Replies are listed 'Best First'.
Re^3: Utf8 experts help!
by Anonymous Monk on Jan 24, 2012 at 13:53 UTC
    Now that you posted code, I see your problem. You should have posted your real code and data right in the beginning, remember this for the next time!

    The problem lies in a wrong assumption. Somehow you got the idea that you have double-encoded UTF-8, but the octet sequence \320\245\320\260\321\207\320\260\321\202\321\203\321\200 \320\241\321\203\320\263\321\217\320\275 which you have read from a file or the network is actually simple encoded UTF-8. Trying to decode it twice in a row is a programmer mistake.
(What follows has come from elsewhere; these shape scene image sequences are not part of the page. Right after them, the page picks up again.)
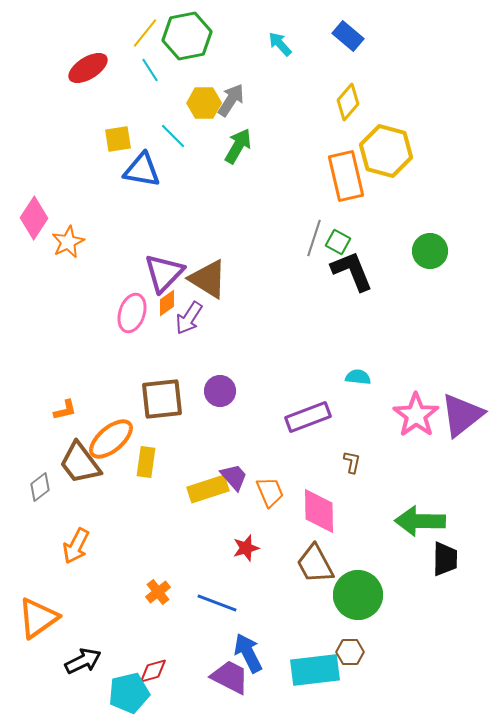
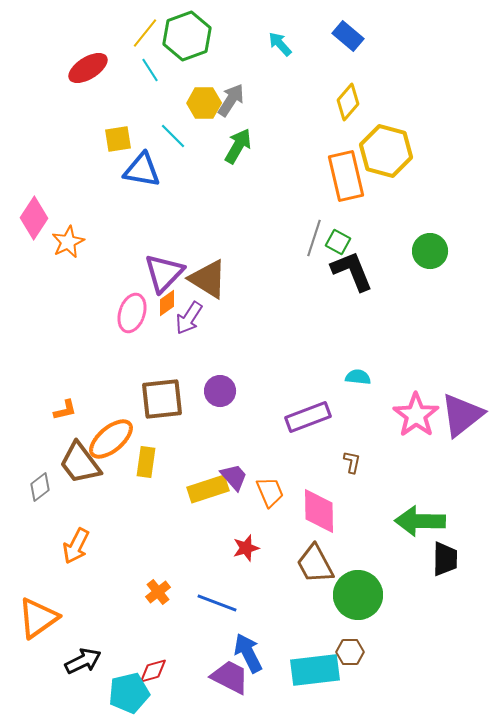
green hexagon at (187, 36): rotated 9 degrees counterclockwise
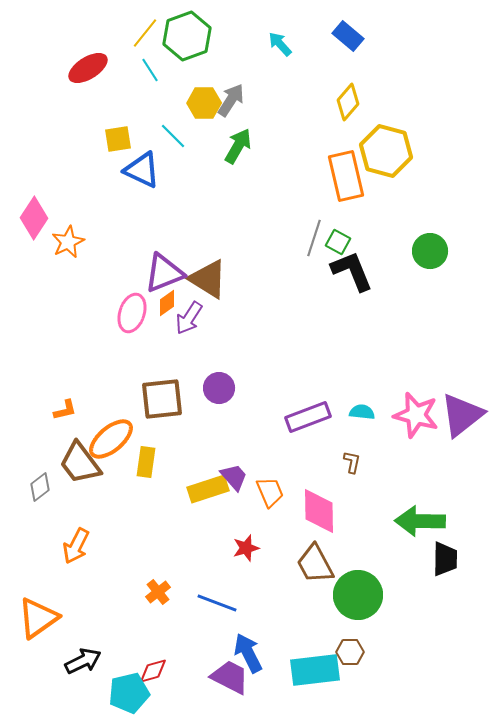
blue triangle at (142, 170): rotated 15 degrees clockwise
purple triangle at (164, 273): rotated 24 degrees clockwise
cyan semicircle at (358, 377): moved 4 px right, 35 px down
purple circle at (220, 391): moved 1 px left, 3 px up
pink star at (416, 415): rotated 21 degrees counterclockwise
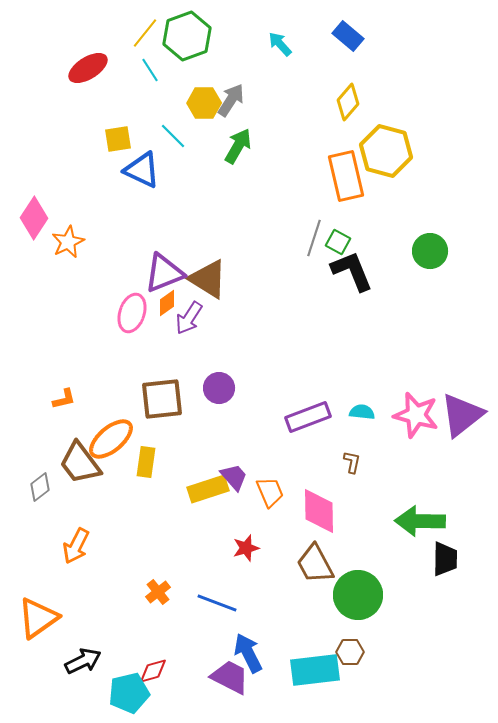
orange L-shape at (65, 410): moved 1 px left, 11 px up
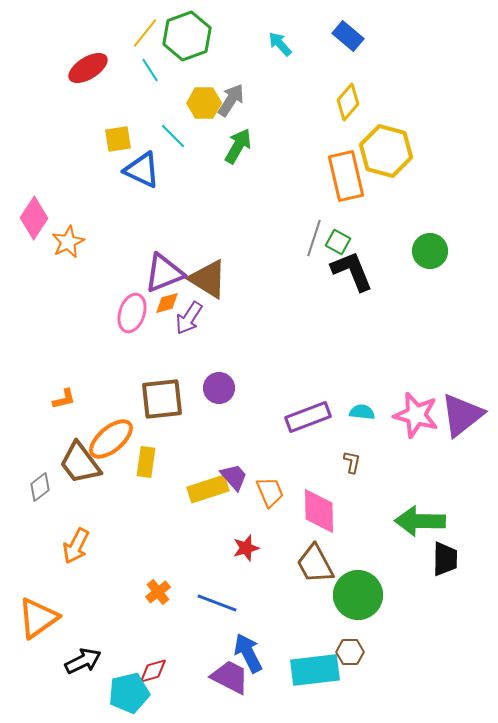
orange diamond at (167, 303): rotated 20 degrees clockwise
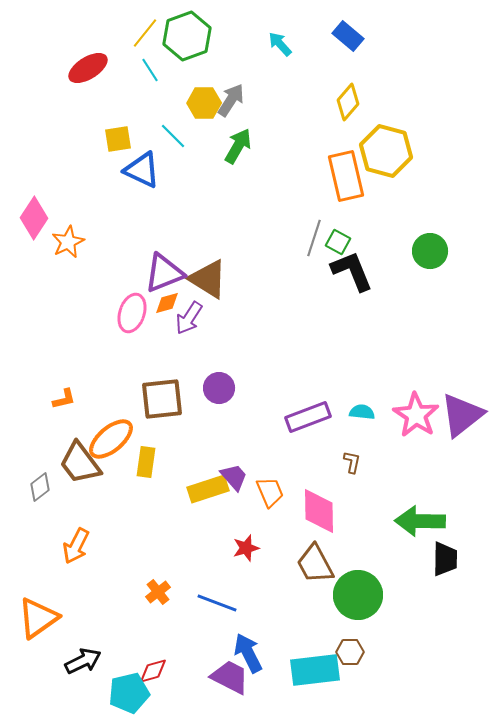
pink star at (416, 415): rotated 18 degrees clockwise
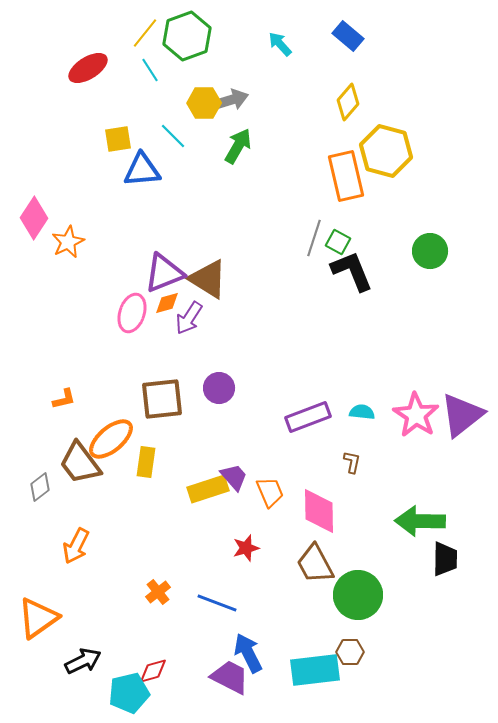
gray arrow at (231, 100): rotated 40 degrees clockwise
blue triangle at (142, 170): rotated 30 degrees counterclockwise
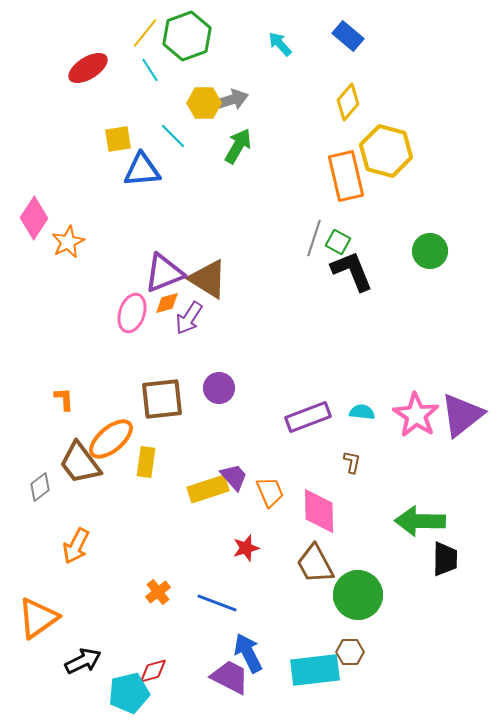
orange L-shape at (64, 399): rotated 80 degrees counterclockwise
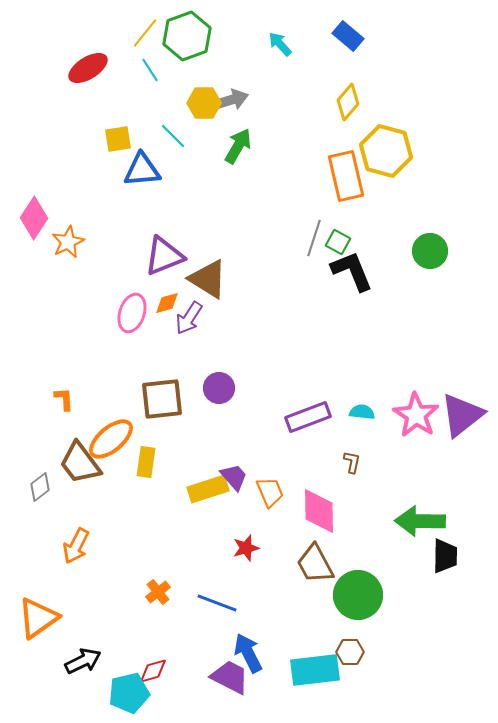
purple triangle at (164, 273): moved 17 px up
black trapezoid at (445, 559): moved 3 px up
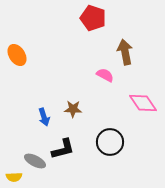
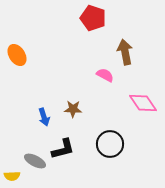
black circle: moved 2 px down
yellow semicircle: moved 2 px left, 1 px up
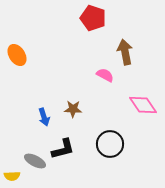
pink diamond: moved 2 px down
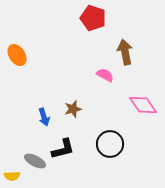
brown star: rotated 18 degrees counterclockwise
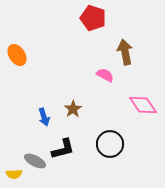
brown star: rotated 18 degrees counterclockwise
yellow semicircle: moved 2 px right, 2 px up
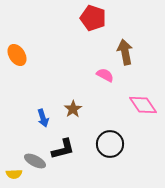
blue arrow: moved 1 px left, 1 px down
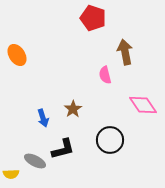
pink semicircle: rotated 132 degrees counterclockwise
black circle: moved 4 px up
yellow semicircle: moved 3 px left
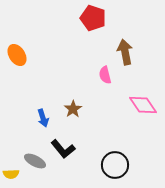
black circle: moved 5 px right, 25 px down
black L-shape: rotated 65 degrees clockwise
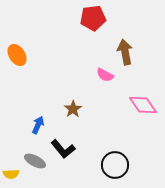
red pentagon: rotated 25 degrees counterclockwise
pink semicircle: rotated 48 degrees counterclockwise
blue arrow: moved 5 px left, 7 px down; rotated 138 degrees counterclockwise
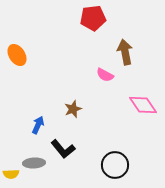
brown star: rotated 12 degrees clockwise
gray ellipse: moved 1 px left, 2 px down; rotated 30 degrees counterclockwise
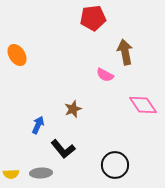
gray ellipse: moved 7 px right, 10 px down
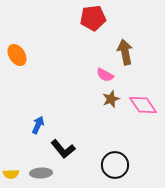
brown star: moved 38 px right, 10 px up
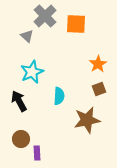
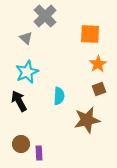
orange square: moved 14 px right, 10 px down
gray triangle: moved 1 px left, 2 px down
cyan star: moved 5 px left
brown circle: moved 5 px down
purple rectangle: moved 2 px right
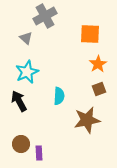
gray cross: rotated 15 degrees clockwise
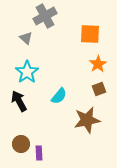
cyan star: rotated 10 degrees counterclockwise
cyan semicircle: rotated 36 degrees clockwise
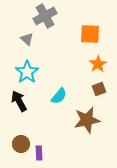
gray triangle: moved 1 px right, 1 px down
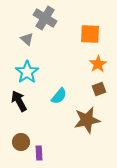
gray cross: moved 2 px down; rotated 30 degrees counterclockwise
brown circle: moved 2 px up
    decode 'UTF-8', "\320\245\320\260\321\207\320\260\321\202\321\203\321\200 \320\241\321\203\320\263\321\217\320\275" returns the Perl character string Хачатур Сугян. Operate on that result.

    Completely read http://p3rl.org/UNI to learn about the topic of encoding in Perl. Forget that the pragma utf8 also has some functions; you must use the Encode module only.

Re^3: Utf8 experts help!
by choroba (Cardinal) on Jan 24, 2012 at 13:23 UTC
    the error with Encode::decode('utf8' occurs when it attempts to decode a string read from a file which contains already processed data
    There is probably an error in the code that saves the processed data. Do you set any encoding on the output file?
      Files are written simply by print HANDLE "foo"; (yet in some cases HANDLE is opened in binary mode instead of text mode). On the other hand my prog has grown quite large, has many interacting modules and I can not exclude the possibility that at some point my_decode is called on some fields before saving them to file.

      Still I don't understand why Encode::decode('utf8' does not fail when reading wide characters in the first round only in the second round.
        In the light of Anonymous Monk's comment I don't understand how a single time decoded sequence is generated in my prog since decoding takes place only in the 'my_decode' sub (either twice or not at all).

        Still I don't understand why Encode::decode('utf8' does not fail when reading wide characters in the first round only in the second round.

        There was no wide characters in the first round of decoding. You have the string "\320\245\320\260\321\207\320\260\321\202\321\203\321\200 \320\241\321\203\320\263\321\217\320\275", and it only contains characters with values in [0..255]. A wide character is a character with value greater than 255.

Re^3: Utf8 experts help!
by ikegami (Patriarch) on Jan 24, 2012 at 21:12 UTC

    utf8::decode DID return an error. You just ignored it (didn't check for it).

    use Encode qw( decode ); print("Using Encode::decode:\n"); eval { $s = "\320\245\320\260\321\207\320\260\321\202\321\203\321\200 " . "\320\241\321\203\320\263\321\217\320\275"; $s = decode("UTF-8", $s); $s = decode("UTF-8", $s); 1 } or print($@); print("\n"); print("Using utf8::decode\n"); eval { $s = "\320\245\320\260\321\207\320\260\321\202\321\203\321\200 " . "\320\241\321\203\320\263\321\217\320\275"; utf8::decode($s) or die("Not valid UTF-8"); utf8::decode($s) or die("Not valid UTF-8"); # line 19 1 } or print($@);
    Using Encode::decode: Cannot decode string with wide characters at .../Encode.pm line 174. Using utf8::decode Not valid UTF-8 at a.pl line 19.